A `Unit` itself contains its Flow-Graph. Flow-Graphs can be trivial
(e.g. for Modules and Classes), and arbitrarily complex for procedures
and files. A Flow-Graph consists of a set of basic blocks (`Block`)
linked by flow arrows (`FGArrow`). `Block` is the parent class for
derived classes `BasicBlock` (plain `Block`), `HeaderBlock` (loop
header), `EntryBlock` (Unit entry), `ExitBlock` (Unit exit), `LoopBlock`
(composite super-block holding a complete loop). There is a special
entry block (`EntryBlock`) and exit block (`ExitBlock`). All the other
`Block`'s are kept in a list (`TapList`) which is ordered in a
very natural order known as DFST (Depth First Spanning Tree). `Block`'s
can also be accessed through a hierarchy of nested loop levels:
topBlocks are the topmost level. The elements of topBlocks of type
`LoopBlock` represent loops. `LoopBlock`'s contain link to their inside
`Block`'s, and so on so forth. A `Block` holds the flow arrows that
leave from it (`TapList flow`) and that arrive to it
(`TapList backflow`) A `FGArrow` hold an origin, destination,
control nature, and control case. Consequently, a `Block` can contain
only one `Instruction` that makes a control-flow decision, e.g. a loop
header, a conditional, or a jump. When it is present, this control
`Instruction` must be the last one in the `Block` contents.

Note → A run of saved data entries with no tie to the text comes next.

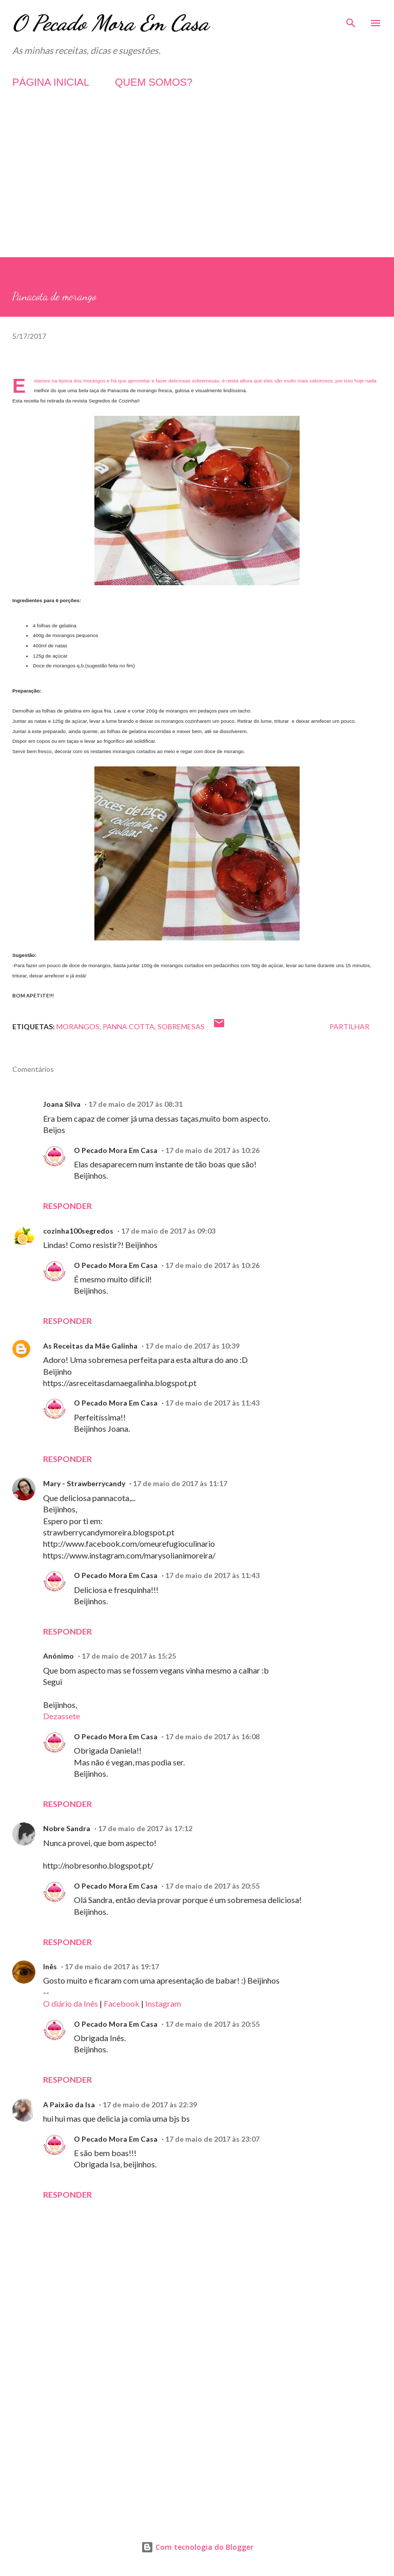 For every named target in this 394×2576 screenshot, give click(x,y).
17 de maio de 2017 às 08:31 (135, 1104)
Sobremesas (181, 1026)
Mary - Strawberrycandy (84, 1483)
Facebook (122, 2003)
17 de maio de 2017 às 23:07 (212, 2139)
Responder (67, 1205)
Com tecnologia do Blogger (197, 2547)
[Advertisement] (197, 185)
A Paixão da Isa (69, 2104)
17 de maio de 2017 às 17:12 (145, 1828)
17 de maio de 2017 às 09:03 (168, 1230)
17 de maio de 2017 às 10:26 (212, 1150)
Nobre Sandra (66, 1828)
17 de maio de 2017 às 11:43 (212, 1402)
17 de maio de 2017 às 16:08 (212, 1736)
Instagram (163, 2003)
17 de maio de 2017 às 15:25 (129, 1655)
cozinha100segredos (78, 1230)
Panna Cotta (128, 1026)
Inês (50, 1966)
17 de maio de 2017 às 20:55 (212, 1885)
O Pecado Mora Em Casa (110, 23)
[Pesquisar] (351, 18)
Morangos (78, 1026)
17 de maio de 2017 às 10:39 (192, 1345)
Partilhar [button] (349, 1026)
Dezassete (61, 1716)
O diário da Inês (70, 2003)
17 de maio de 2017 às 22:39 (150, 2104)
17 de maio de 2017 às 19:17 (112, 1966)
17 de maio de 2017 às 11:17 (180, 1483)
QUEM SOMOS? (153, 82)
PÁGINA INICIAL (50, 82)
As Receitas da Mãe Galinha (90, 1345)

Additionnaly, a `Block` is related to only one scope. Therefore if some
part of the code has local declarations, then some `Block`'s may have to
be split in several `Block`'s even if they form a straight-line control
portion. Consequently, a file `Unit` may also need to hold several
`Block`'s (even if, obviously, it is straight-line) because of the C++
`namespace` construct that opens nested scopes.
The links to the entry block, exit block, `allBlocks`, `topBlocks` etc
are kept by their containing `Unit`.
When appropriate, Objects of the IR hold back-links to their enclosing
IR object e.g. `Block` to enclosing `LoopBlock`, `Block` to enclosing
`Unit`, `SymbolTable` to enclosing `SymbolTable`, `Unit` to enclosing
`Unit`, `Unit` to enclosing `CallGraph`, etc.
`MemoryMap, AlignmentBoundary` are used to analyze Fortran's `COMMON`
and `EQUIVALENCE` declarations. They build a representation of the
sequential memory corresponding to each `COMMON`, in order to sort out
the implied equivalences (aka aliasing) between variables.